WHAT TO WORK ON:
Leave the pictures out and restate each entry below word for word.

DATASET EXCERPTS:
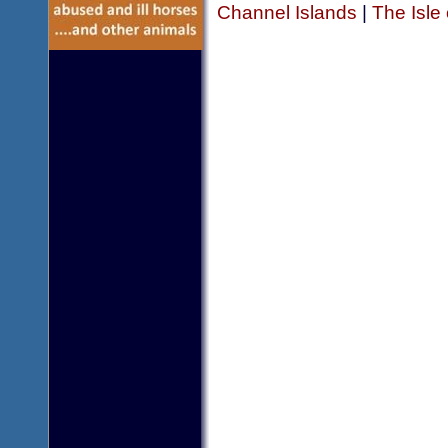
Channel Islands
|
The Isle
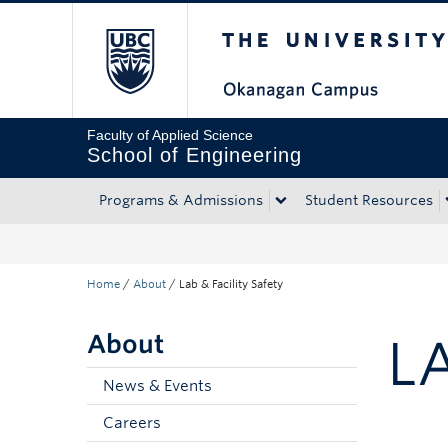
The University of Bri
Skip to main content
Skip to main navigation
Skip to page-level navigation
Go to the Disability Resource Centre Website
Go to the DRC Booking Accommodation Portal
Go to the Inclusive Technology Lab Website
Faculty of Applied Science
School of Engineering
Programs & Admissions
Student Resources
Home
/
About
/
Lab & Facility Safety
About
L
News & Events
Careers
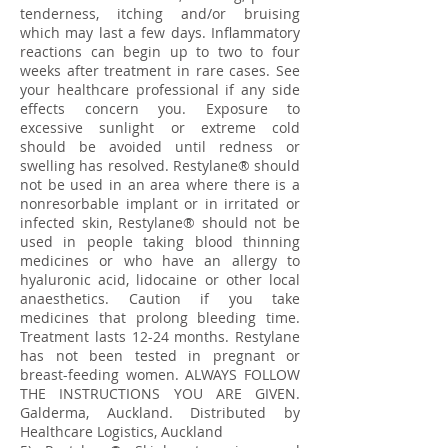
tenderness, itching and/or bruising
which may last a few days. Inflammatory
reactions can begin up to two to four
weeks after treatment in rare cases. See
your healthcare professional if any side
effects concern you. Exposure to
excessive sunlight or extreme cold
should be avoided until redness or
swelling has resolved. Restylane® should
not be used in an area where there is a
nonresorbable implant or in irritated or
infected skin, Restylane® should not be
used in people taking blood thinning
medicines or who have an allergy to
hyaluronic acid, lidocaine or other local
anaesthetics. Caution if you take
medicines that prolong bleeding time.
Treatment lasts 12-24 months. Restylane
has not been tested in pregnant or
breast-feeding women. ALWAYS FOLLOW
THE INSTRUCTIONS YOU ARE GIVEN.
Galderma, Auckland. Distributed by
Healthcare Logistics, Auckland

WRITTEN SOLUTION:
Channel Islands
|
The Isle
The University of Bri
Skip to main content
Skip to main navigation
Skip to page-level navigation
Go to the Disability Resource Centre Website
Go to the DRC Booking Accommodation Portal
Go to the Inclusive Technology Lab Website
Faculty of Applied Science
School of Engineering
Programs & Admissions
Student Resources
Home
/
About
/
Lab & Facility Safety
About
L
News & Events
Careers
tenderness, itching and/or bruising
which may last a few days. Inflammatory
reactions can begin up to two to four
weeks after treatment in rare cases. See
your healthcare professional if any side
effects concern you. Exposure to
excessive sunlight or extreme cold
should be avoided until redness or
swelling has resolved. Restylane® should
not be used in an area where there is a
nonresorbable implant or in irritated or
infected skin, Restylane® should not be
used in people taking blood thinning
medicines or who have an allergy to
hyaluronic acid, lidocaine or other local
anaesthetics. Caution if you take
medicines that prolong bleeding time.
Treatment lasts 12-24 months. Restylane
has not been tested in pregnant or
breast-feeding women. ALWAYS FOLLOW
THE INSTRUCTIONS YOU ARE GIVEN.
Galderma, Auckland. Distributed by
Healthcare Logistics, Auckland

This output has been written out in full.